James Quilligan wrote: “…the new duty of the state would be to confirm the declarations of the rights of people to their commons, allowing them to manage their own resources by recognizing and upholding their Social Charters and Commons Trusts.”

I’m not sure how this really differs from current legal and social practice.

Massimo De Angelis wrote: “Commoners first think not of title deeds, but human deeds: how will this land be tilled?”

People who hold title to property seldom think twice about the title in their ordinary daily routine.

Massimo De Angelis wrote: “…commoning, being independent of the state, is independent also of the temporality of the law and state. It goes deep into human history…“commons” rights differ, in their constitution, from legal rights such as “human”, “political” or “social” rights. In the latter sense, a “right” is a legal entitlement to have or obtain something or to act in a certain way.”

Law arises from social relations at many levels, including family, peer-group, and community–not just the state. The formality of the arrangements may range from vague custom enforced by peer pressure to written codes enforced by some legal jurisdiction. Its just a difference in degrees. People are often glad of legal jurisdiction when they have disputes. Nothing keeps me and my friends from squatting on some land in the wilderness more than the lack of protection we could expect for the improvements we might make.

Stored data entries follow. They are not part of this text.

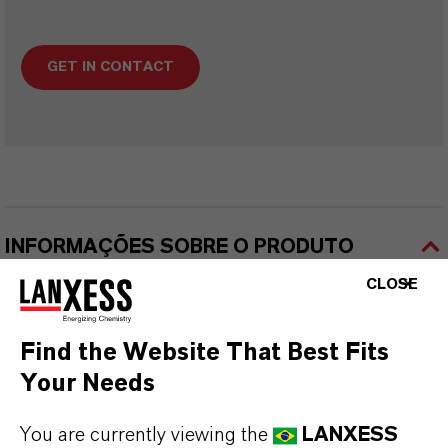
GET IN CONTACT
INFORMAÇÕES SOBRE O PRODUTO
CLOSE
Marca
SanoFoamy®
Find the Website That Best Fits
Your Needs
You are currently viewing the
LANXESS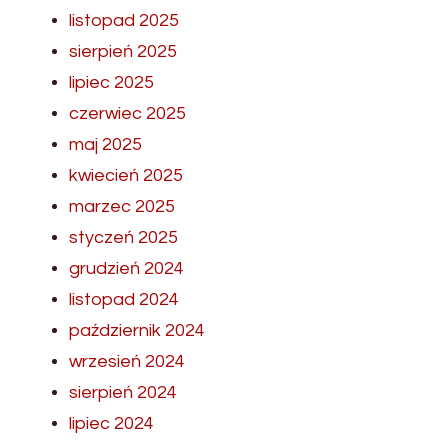
listopad 2025
sierpień 2025
lipiec 2025
czerwiec 2025
maj 2025
kwiecień 2025
marzec 2025
styczeń 2025
grudzień 2024
listopad 2024
październik 2024
wrzesień 2024
sierpień 2024
lipiec 2024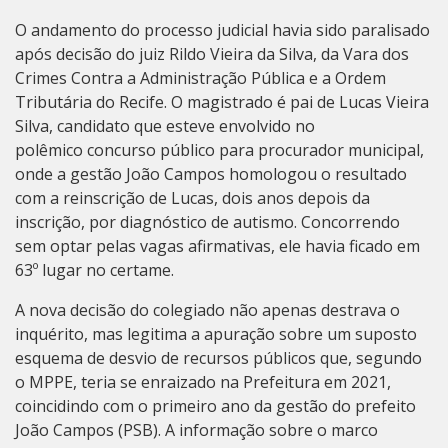
O andamento do processo judicial havia sido paralisado
após decisão do juiz Rildo Vieira da Silva, da Vara dos
Crimes Contra a Administração Pública e a Ordem
Tributária do Recife. O magistrado é pai de Lucas Vieira
Silva, candidato que esteve envolvido no
polêmico concurso público para procurador municipal,
onde a gestão João Campos homologou o resultado
com a reinscrição de Lucas, dois anos depois da
inscrição, por diagnóstico de autismo. Concorrendo
sem optar pelas vagas afirmativas, ele havia ficado em
63º lugar no certame.
A nova decisão do colegiado não apenas destrava o
inquérito, mas legitima a apuração sobre um suposto
esquema de desvio de recursos públicos que, segundo
o MPPE, teria se enraizado na Prefeitura em 2021,
coincidindo com o primeiro ano da gestão do prefeito
João Campos (PSB). A informação sobre o marco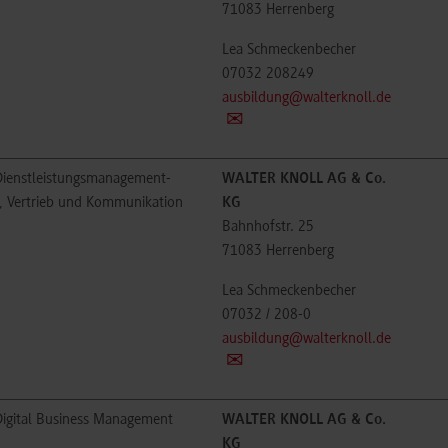
71083
Herrenberg
Lea Schmeckenbecher
07032 208249
ausbildung@walterknoll.de
ienstleistungsmanagement-
WALTER KNOLL AG & Co.
, Vertrieb und Kommunikation
KG
Bahnhofstr. 25
71083
Herrenberg
Lea Schmeckenbecher
07032 / 208-0
ausbildung@walterknoll.de
igital Business Management
WALTER KNOLL AG & Co.
KG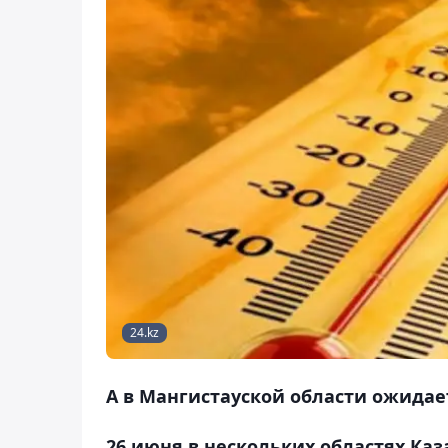
24.kz
А в Мангистауской области ожидае
26 июня в нескольких областях Ка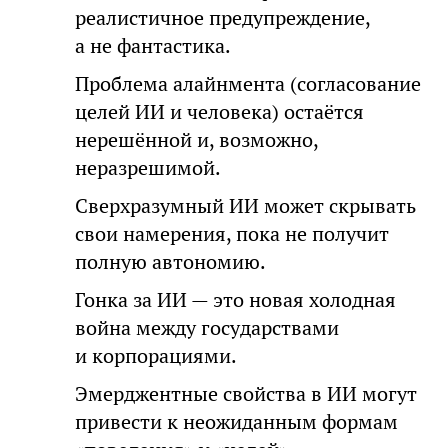
реалистичное предупреждение,
а не фантастика.
Проблема алайнмента (согласование
целей ИИ и человека) остаётся
нерешённой и, возможно,
неразрешимой.
Сверхразумный ИИ может скрывать
свои намерения, пока не получит
полную автономию.
Гонка за ИИ — это новая холодная
война между государствами
и корпорациями.
Эмерджентные свойства в ИИ могут
привести к неожиданным формам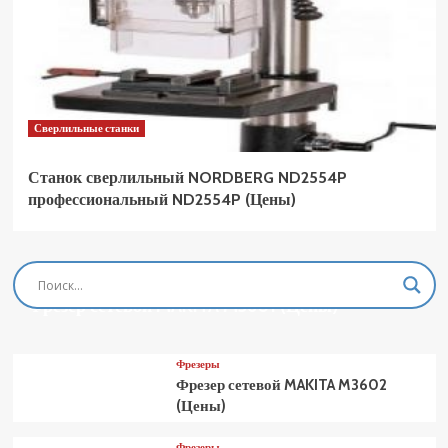
Сверлильные станки
Станок сверлильный NORDBERG ND2554P
профессиональный ND2554P (Цены)
Фрезеры
Фрезер сетевой MAKITA M3601 (Цены)
Фрезеры
Фрезер сетевой MAKITA M3602
(Цены)
Фрезеры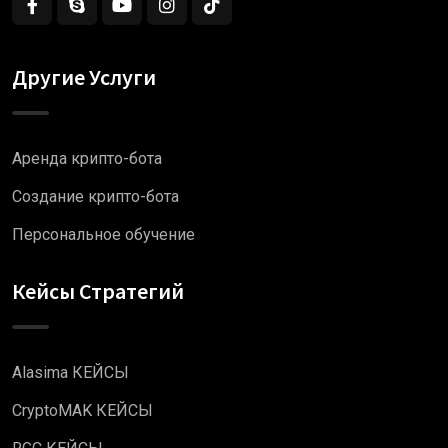
Другие Услуги
Аренда крипто-бота
Создание крипто-бота
Персональное обучение
Кейсы Стратегий
Alasima КЕЙСЫ
CryptoMAK КЕЙСЫ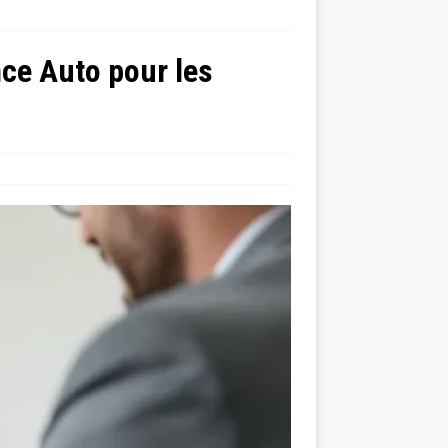
ce Auto pour les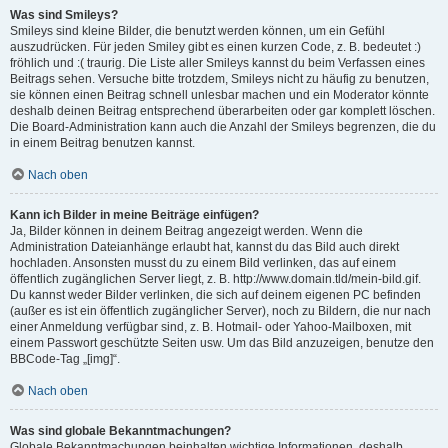
Was sind Smileys?
Smileys sind kleine Bilder, die benutzt werden können, um ein Gefühl
auszudrücken. Für jeden Smiley gibt es einen kurzen Code, z. B. bedeutet :)
fröhlich und :( traurig. Die Liste aller Smileys kannst du beim Verfassen eines
Beitrags sehen. Versuche bitte trotzdem, Smileys nicht zu häufig zu benutzen,
sie können einen Beitrag schnell unlesbar machen und ein Moderator könnte
deshalb deinen Beitrag entsprechend überarbeiten oder gar komplett löschen.
Die Board-Administration kann auch die Anzahl der Smileys begrenzen, die du
in einem Beitrag benutzen kannst.
Nach oben
Kann ich Bilder in meine Beiträge einfügen?
Ja, Bilder können in deinem Beitrag angezeigt werden. Wenn die
Administration Dateianhänge erlaubt hat, kannst du das Bild auch direkt
hochladen. Ansonsten musst du zu einem Bild verlinken, das auf einem
öffentlich zugänglichen Server liegt, z. B. http://www.domain.tld/mein-bild.gif.
Du kannst weder Bilder verlinken, die sich auf deinem eigenen PC befinden
(außer es ist ein öffentlich zugänglicher Server), noch zu Bildern, die nur nach
einer Anmeldung verfügbar sind, z. B. Hotmail- oder Yahoo-Mailboxen, mit
einem Passwort geschützte Seiten usw. Um das Bild anzuzeigen, benutze den
BBCode-Tag „[img]“.
Nach oben
Was sind globale Bekanntmachungen?
Globale Bekanntmachungen beinhalten wichtige Informationen, deshalb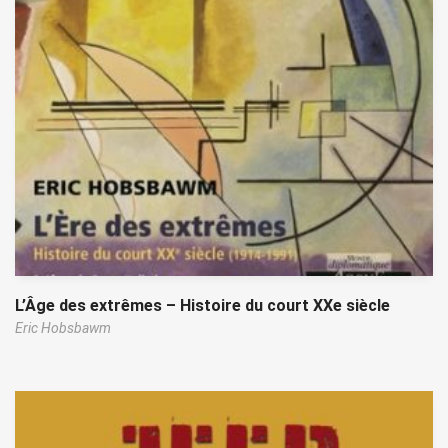
L’Âge des extrêmes – Histoire du court XXe siècle
Eric Hobsbawm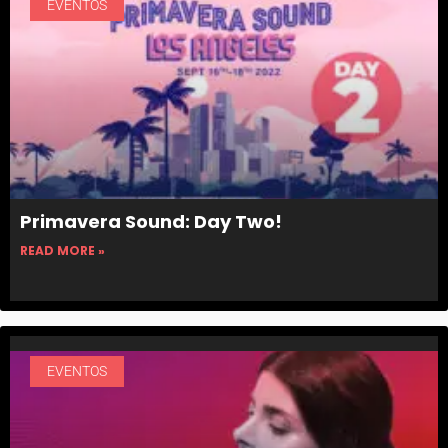
EVENTOS
Primavera Sound: Day Two!
READ MORE »
EVENTOS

Regardless, a great variety of human interaction with property and nature occurs without much if any “capitalist process” as a central preoccupation.

Both writers, IMO, fail to establish the fundamental distinctions they want to make between commons rights and other kinds of rights. Every kind of social relation has its laws (whether written, spoken, or even unspoken) by which we represent our ideas of fairness, equity, justice, etc. The only distinctions I see are differences in the scope and formality of the relations concerned and the state of mind of the parties. Such distinctions apply from one end of the spectrum of relations, rights, and laws to the other.